Work item |
Beginning at the line containing "files, taking NANDroid Backups and restoring", restate each line of the listing below word for word until the last one has been given.

Given data |
[Start of Attachment]

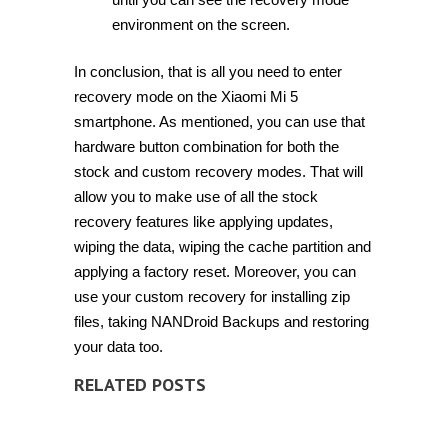
environment on the screen.
In conclusion, that is all you need to enter
recovery mode on the Xiaomi Mi 5
smartphone. As mentioned, you can use that
hardware button combination for both the
stock and custom recovery modes. That will
allow you to make use of all the stock
recovery features like applying updates,
wiping the data, wiping the cache partition and
applying a factory reset. Moreover, you can
use your custom recovery for installing zip
files, taking NANDroid Backups and restoring
your data too.
RELATED POSTS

[End of Attachment]

Response below |
files, taking NANDroid Backups and restoring
your data too.
RELATED POSTS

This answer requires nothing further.